Likewise, there is almost no information available on the amount (either absolute or relative) of protein found in plants for each enzyme of primary biochemical pathways. This amount represents the number of potential herbicide binding sites and, as with glyphosate, it will influence the concentration of herbicide that must arrive at the subcellular sites of these enzymes to be lethal to a plant. Proteomics has made great advances in the past two decades, providing a huge amount of information on comparative proteomics, subcellular location of proteins, protein function, post-translational modifications, etc., but, even for Arabidopsis thaliana, the actual relative concentrations of each protein of all enzymes of primary metabolism have not been determined. However, methods are available for the identification of low abundance proteins in plant cells to levels as low as 2.25 fmol·mg-1 leaf fresh weight (e.g., Ref. [61]). Low abundance enzymes are more likely to be better potential herbicide target sites than high abundance enzymes.

《4. Parting thoughts》

4. Parting thoughts

There are caveats regarding both of these potential approaches related the fact that pool size or concentration does not reflect turnover rate of the pool. In the case of a toxic metabolite, a higher turnover rate of the pool would mean a more rapid accumulation of the compound when the complementary SOA is inhibited, increasing the effect of the herbicide. In the case of an enzyme SOA, a more rapid turnover rate might reduce the efficacy of the herbicide targeting that SOA, as the potential for interaction of the herbicide with the target in a unit of time would go up, as more copies of the enzyme would exist in a unit of time. This would be more important if the herbicide is an irreversible binder, and degradation of the enzyme does not release an unaltered herbicide. The fate of the inhibited enzyme and/or the herbicide binding the enzyme would affect the influence of enzyme pool flux rate on herbicide efficacy. These caveats must be kept in mind.
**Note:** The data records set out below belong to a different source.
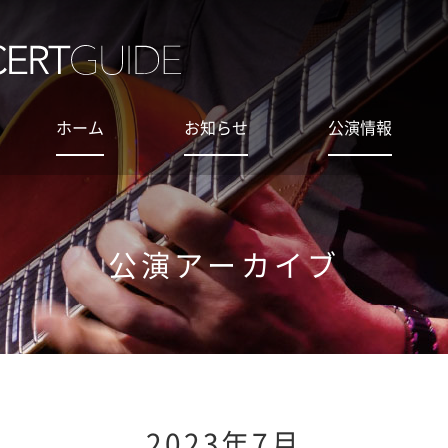
ホーム
お知らせ
公演情報
公演アーカイブ
2023年7月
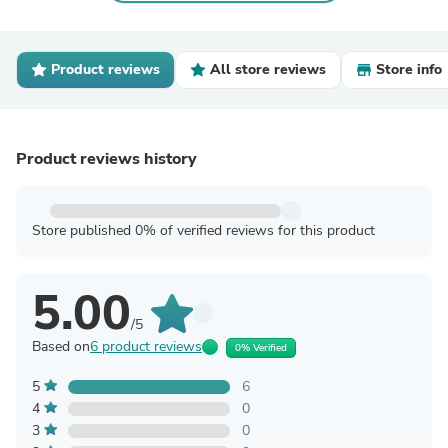
Product reviews
All store reviews
Store info
Product reviews history
Store published 0% of verified reviews for this product
5.00
/5
Based on
6 product reviews
0% Verified
5
6
4
0
3
0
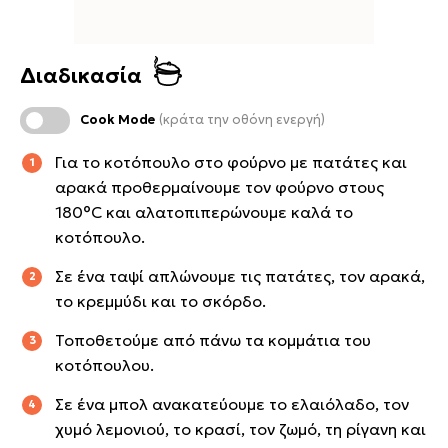
Διαδικασία
Cook Mode
(κράτα την οθόνη ενεργή)
Για το κοτόπουλο στο φούρνο με πατάτες και
αρακά προθερμαίνουμε τον φούρνο στους
180°C και αλατοπιπερώνουμε καλά το
κοτόπουλο.
Σε ένα ταψί απλώνουμε τις πατάτες, τον αρακά,
το κρεμμύδι και το σκόρδο.
Τοποθετούμε από πάνω τα κομμάτια του
κοτόπουλου.
Σε ένα μπολ ανακατεύουμε το ελαιόλαδο, τον
χυμό λεμονιού, το κρασί, τον ζωμό, τη ρίγανη και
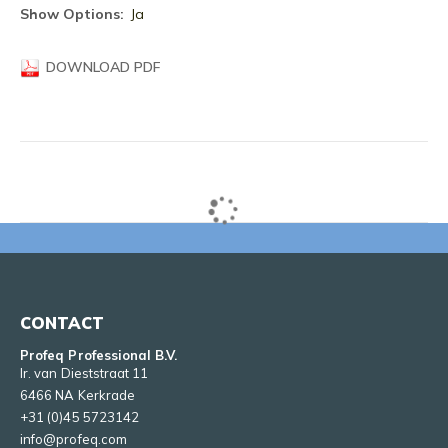
informatie
Ja
DOWNLOAD PDF
CONTACT
Profeq Professional B.V.
Ir. van Dieststraat 11
6466 NA Kerkrade
+31 (0)45 5723142
info@profeq.com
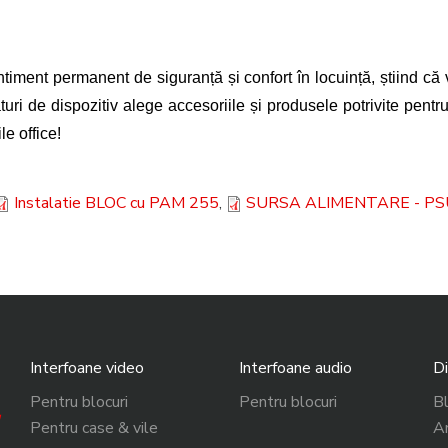
entiment permanent de siguranță și confort în locuință, știind că
ături de dispozitiv alege accesoriile și produsele potrivite pent
le office!
Instalatie BLOC cu PAM 255
,
SURSA ALIMENTARE - PS
Interfoane video
Interfoane audio
Di
Pentru blocuri
Pentru blocuri
Bl
Pentru case & vile
Am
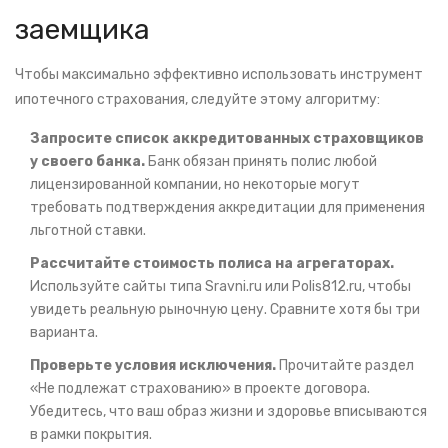
заемщика
Чтобы максимально эффективно использовать инструмент
ипотечного страхования, следуйте этому алгоритму:
Запросите список аккредитованных страховщиков
у своего банка.
Банк обязан принять полис любой
лицензированной компании, но некоторые могут
требовать подтверждения аккредитации для применения
льготной ставки.
Рассчитайте стоимость полиса на агрегаторах.
Используйте сайты типа Sravni.ru или Polis812.ru, чтобы
увидеть реальную рыночную цену. Сравните хотя бы три
варианта.
Проверьте условия исключения.
Прочитайте раздел
«Не подлежат страхованию» в проекте договора.
Убедитесь, что ваш образ жизни и здоровье вписываются
в рамки покрытия.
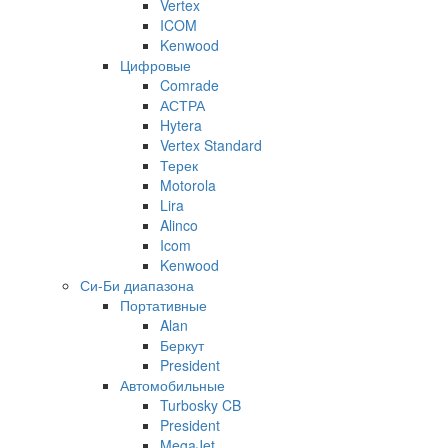
Vertex
ICOM
Kenwood
Цифровые
Comrade
АСТРА
Hytera
Vertex Standard
Терек
Motorola
Lira
Alinco
Icom
Kenwood
Си-Би диапазона
Портативные
Alan
Беркут
President
Автомобильные
Turbosky CB
President
MegaJet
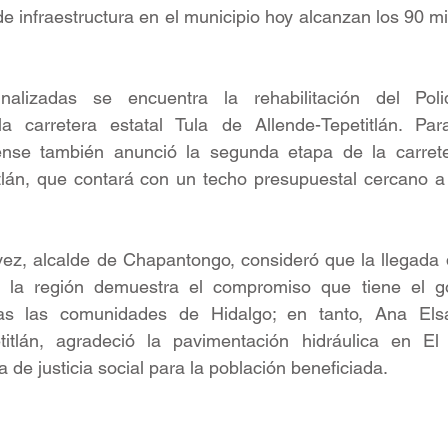
de infraestructura en el municipio hoy alcanzan los 90 mi
nalizadas se encuentra la rehabilitación del Polid
a carretera estatal Tula de Allende-Tepetitlán. Par
ense también anunció la segunda etapa de la carrete
lán, que contará con un techo presupuestal cercano a l
vez, alcalde de Chapantongo, consideró que la llegada 
a la región demuestra el compromiso que tiene el go
s las comunidades de Hidalgo; en tanto, Ana Elsa 
itlán, agradeció la pavimentación hidráulica en El 
 de justicia social para la población beneficiada.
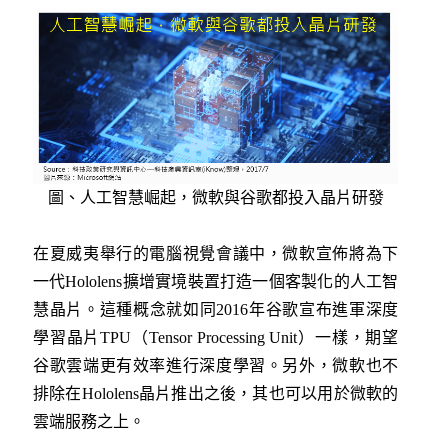
圖、人工智慧崛起，微軟與谷歌都投入晶片研發
在夏威夷舉行的電腦視覺會議中，微軟宣佈將為下
一代Hololens擴增實境裝置打造一個客製化的人工智
慧晶片。這種概念就如同2016年谷歌宣布進軍深度
學習晶片TPU（Tensor Processing Unit）一樣，期望
谷歌雲端更有效率進行深度學習。另外，微軟也不
排除在Hololens晶片推出之後，其也可以用於微軟的
雲端服務之上。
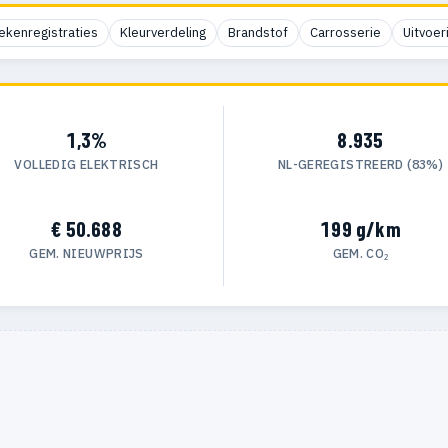
ekenregistraties
Kleurverdeling
Brandstof
Carrosserie
Uitvoer
1,3%
8.935
VOLLEDIG ELEKTRISCH
NL-GEREGISTREERD (83%)
€ 50.688
199 g/km
GEM. NIEUWPRIJS
GEM. CO₂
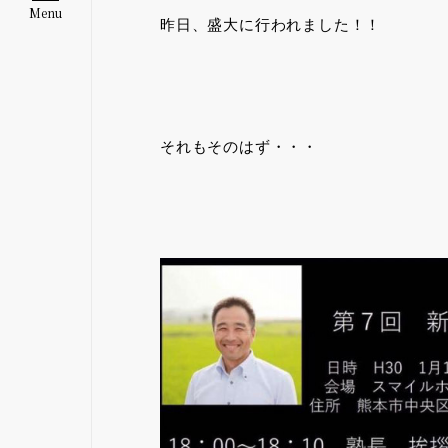
Menu
昨日、盛大に行われました！！
それもそのはず・・・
The urgent need for commercial herbicides with new SOAs makes it worthwhile to use all discovery strategies that may maximize the likelihood of success. In this short paper, we have proposed two strategies that are conceptually simple. Metabolomics can be used to identify targets that might have toxic precursors or precursors that might be converted to a toxin if accumulating in vivo. Proteomics can be used to identify enzyme targets present in low abundance. Ideally, SOAs in low abundance that produce phytotoxins when inhibited, such as PPO (Table 1) should be sought. However, this is not always the case, as demonstrated by glufosinate targeting GS, the second most abundant enzyme in leaves. It is possible that both strategies that we have discussed have been used by a herbicide discovery company, but, if so, we have not found a published record of it.

《Compliance with ethics guidelines》

Compliance with ethics guidelines

Franck E. Dayan and Stephen O. Duke declare that they have no conflict of interest or financial conflicts to disclose.